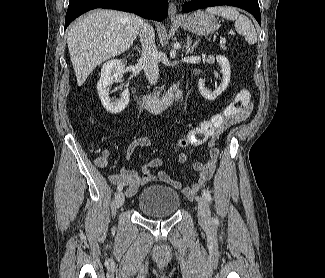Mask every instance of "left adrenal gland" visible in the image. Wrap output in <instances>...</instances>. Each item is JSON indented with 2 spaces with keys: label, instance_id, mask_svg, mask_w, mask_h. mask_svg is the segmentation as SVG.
<instances>
[{
  "label": "left adrenal gland",
  "instance_id": "obj_1",
  "mask_svg": "<svg viewBox=\"0 0 325 278\" xmlns=\"http://www.w3.org/2000/svg\"><path fill=\"white\" fill-rule=\"evenodd\" d=\"M198 42H199V41H196L195 43H192L190 37L188 36V37H187V48H186V49H187V52L190 53V54H192L193 51H194V49H195L196 46L198 45Z\"/></svg>",
  "mask_w": 325,
  "mask_h": 278
}]
</instances>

*-*-*

▸ **Exercise instructions**
Could you give the material above again, exactly and without its pictures?

▸ **Problem solution**
Mask every instance of "left adrenal gland" visible in the image. Wrap output in <instances>...</instances>. Each item is JSON indented with 2 spaces with keys: label, instance_id, mask_svg, mask_w, mask_h. mask_svg is the segmentation as SVG.
<instances>
[{
  "label": "left adrenal gland",
  "instance_id": "obj_1",
  "mask_svg": "<svg viewBox=\"0 0 325 278\" xmlns=\"http://www.w3.org/2000/svg\"><path fill=\"white\" fill-rule=\"evenodd\" d=\"M198 42H199V41H196L195 43H192L190 37L188 36V37H187V48H186V49H187V52L190 53V54H192L193 51H194V49H195L196 46L198 45Z\"/></svg>",
  "mask_w": 325,
  "mask_h": 278
}]
</instances>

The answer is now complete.